Sometimes it is useful to create a plot with multiple subplots. The Plots package provides the layout keyword to do so.

x = range(0, 2π; length = 100)
plot(x, [sin, cos, tan, sinc];
    layout = 4,
    linewidth = 2,
    legend = false,
    title = ["1" "2" "3" "4"],
)

This example creates four curves at once. The layout keyword tells Plots package to draw each curve in a separate subplot. Attributes with multiple values (row vectors) apply each value to one subplot. The Plots package also provides the grid function used to create a subplot grid manually. For example, we can easily change the grid to 4x1 and set the height of each subplot.

plot(x, [sin, cos, tan, sinc];
    layout = grid(4, 1; heights = [0.1 ,0.4, 0.4, 0.1]),
    linewidth = 2,
    legend = false,
)

It is possible to create more advanced layouts with the @layout macro. In the example below, we create a non-symmetric layout with one subplot in the first row and two subplots in the second row.
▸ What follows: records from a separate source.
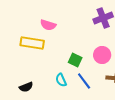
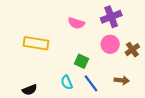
pink semicircle: (48, 25) -> (76, 23), moved
pink circle: (102, 55) -> (110, 44), moved

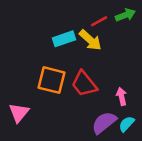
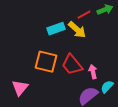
pink arrow: (122, 96) -> (93, 72), moved
cyan semicircle: (127, 124) -> (107, 87), moved

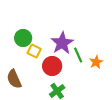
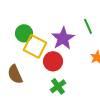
yellow square: (34, 51) -> (35, 46), size x1.6
green line: (78, 55) -> (88, 26), moved

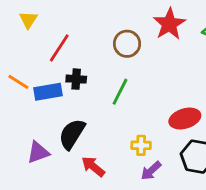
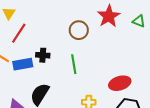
red line: (59, 48) -> (19, 33), moved
green line: (120, 92) -> (74, 64), turned -36

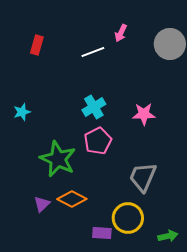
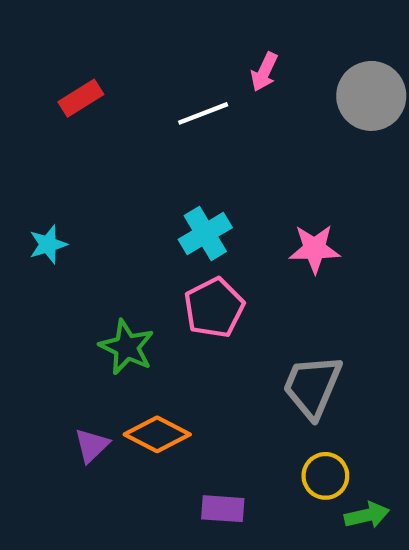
red rectangle: (37, 45) -> (81, 98), turned 42
green star: (58, 159) -> (127, 347), size x0.7
yellow circle: (128, 218) -> (325, 476), moved, size x0.7

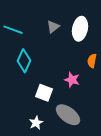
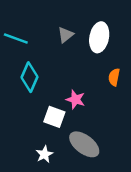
pink star: (72, 80) -> (76, 100), moved

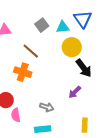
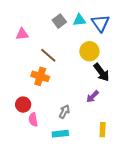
gray square: (42, 25) -> (59, 21), moved
cyan triangle: (63, 27) -> (79, 20), moved
gray arrow: (47, 107) -> (64, 112), turned -80

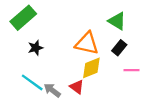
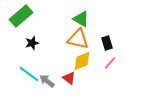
green triangle: (117, 21) -> (81, 19), moved
black rectangle: (119, 48) -> (107, 43), turned -56
pink line: (132, 70) -> (110, 63), moved, turned -48

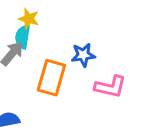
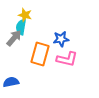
pink L-shape: (110, 87) -> (67, 59), moved

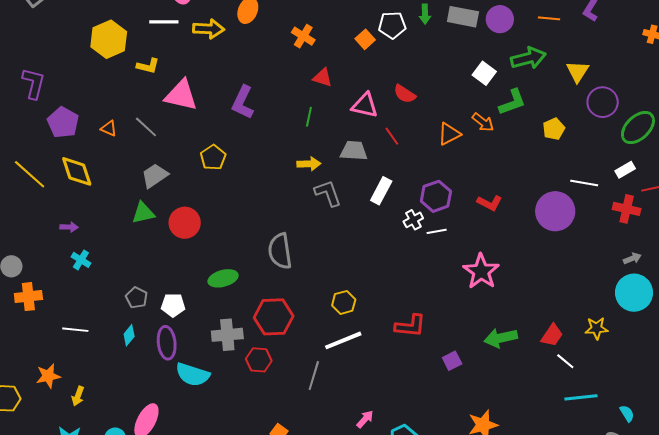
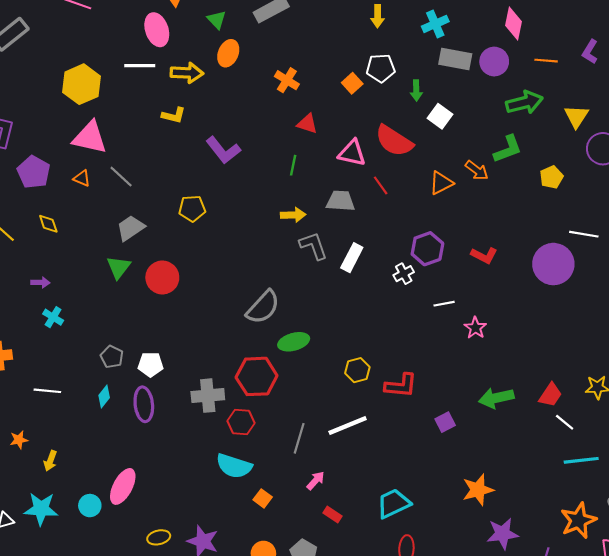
green arrow: (425, 14) -> (416, 90), moved
yellow L-shape: (148, 66) -> (174, 115), moved
white square: (484, 73) -> (440, 116), moved
red semicircle: (405, 94) -> (394, 141), size x1.6
pink triangle: (181, 95) -> (90, 138), moved
purple L-shape: (243, 102) -> (223, 150), turned -64
yellow pentagon: (213, 157) -> (192, 209), turned 30
yellow diamond: (77, 171) -> (48, 224), size x0.6
white rectangle: (381, 191) -> (352, 258), moved
green triangle: (143, 213) -> (119, 267), turned -40
white line: (437, 231) -> (444, 304), moved
gray semicircle: (280, 251) -> (263, 307), turned -129
pink star: (481, 271) -> (475, 328), size x0.6
green ellipse: (223, 278) -> (294, 342), moved
yellow hexagon: (344, 302) -> (357, 370), moved
white line: (343, 340) -> (348, 426), moved
cyan semicircle: (193, 375) -> (234, 466), moved
orange star: (48, 376) -> (19, 440), size x0.7
pink arrow: (365, 419) -> (316, 481), moved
Moreover, we set the width of the first subplot in the second row to be 0.3 of the whole plot width.

l = @layout [a ; b{0.3w} c]
plot(x, [sin, cos, tan]; layout = l, linewidth = 2, legend = false)

All examples above can also be created incrementally. To recreate the last graph, we first create three plots.
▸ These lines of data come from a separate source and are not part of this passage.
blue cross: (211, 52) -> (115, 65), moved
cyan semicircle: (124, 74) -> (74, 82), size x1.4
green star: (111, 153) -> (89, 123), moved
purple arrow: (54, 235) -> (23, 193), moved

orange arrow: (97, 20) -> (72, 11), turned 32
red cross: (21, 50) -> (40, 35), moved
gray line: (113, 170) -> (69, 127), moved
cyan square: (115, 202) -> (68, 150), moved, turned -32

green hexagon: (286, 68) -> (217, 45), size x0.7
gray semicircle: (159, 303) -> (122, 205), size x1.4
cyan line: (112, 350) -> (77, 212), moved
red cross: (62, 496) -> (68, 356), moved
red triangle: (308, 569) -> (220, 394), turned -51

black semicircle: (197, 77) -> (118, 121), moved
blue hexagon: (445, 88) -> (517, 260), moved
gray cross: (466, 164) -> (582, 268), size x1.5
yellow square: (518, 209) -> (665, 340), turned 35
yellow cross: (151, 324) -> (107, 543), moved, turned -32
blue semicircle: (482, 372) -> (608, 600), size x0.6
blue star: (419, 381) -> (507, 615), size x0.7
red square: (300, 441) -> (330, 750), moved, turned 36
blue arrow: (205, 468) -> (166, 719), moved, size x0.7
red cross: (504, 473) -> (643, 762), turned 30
linewidth = range(1, 20; length = 100)
p1 = plot(x, sin; legend = false, line_z = 1:100, color = :viridis, linewidth)
p2 = plot(x, cos; legend = false, line_z = 1:100, color = :Blues_9, linewidth)
p3 = plot(x, tan; legend = false, line_z = 1:100, color = :hsv, linewidth)

The line_z keyword allows for applying different colours to different points. Then we can use the plot function and the layout keyword to create the final plot.

l = @layout [a ; b{0.3w} c]
plot(p1, p2, p3; layout = l)

Animations

The following example creates an animation by updating an existing curve. We first create an empty graph and specify all its attributes.

n = 300
plt = plot(Float64[], [sin, cos];
    legend = false,
    xlims = (0, 6π),
    ylims = (-1.1, 1.1),
    linewidth = range(1, 20; length = n),
    color = palette(:viridis, n),
    axis = nothing,
    border = :none
)

Then we create an empty animation by the Animation function.

anim = Animation()

Finally, we use the for loop and the frame function to create an animation. The second line uses the push! function to append new points to the plt plot defined before. The frame function captures the current state of the plt plot and creates a new frame for the animation.

for x in range(0, 6π; length = n)
    push!(plt, x, [sin(x), cos(x)])
    frame(anim)
end

When the animation is created, we can save it as a gif using the gif function.

gif(anim, "animsincos.gif", fps = 15)

Another way how to create an animation is by the @animate macro. We now create the following 3D surface plot.

x = range(-5, 5; length = 400)
fz(x, y) = x^2*y^2/(x^4 + y^4)
plt = surface(x, x, fz;
    camera = (30, 65),
    color = :viridis,
    legend = false,
    axis = nothing,
    border = :none,
    cbar = false,
)

We can create an animation by modifying some parameters of the plot. For example, to change the camera angle, we use the plot! function with the camera keyword arguments.

anim = @animate for i in vcat(30:60, 60:-1:30)
    plot!(plt, camera = (i, 65))
end

Finally, we save the animation by the gif function as in the previous example.

gif(anim, "animsurf.gif", fps = 15)

Integration with other packages

Plots package provides a simple way of defining special plots for custom data types using the so-called recipes (recipes are defined in a stand-alone package RecipeBase). By defining custom recipes, it is possible to change the data preprocessing before they are plotted. Many packages provide specialized plot recipes. For example, StatsPlots provides recipes for plotting histograms and boxplots or violin plots. This package also offers recipes to treat DataFrames and Distributions, allowing simple plotting of tabular data and distributions.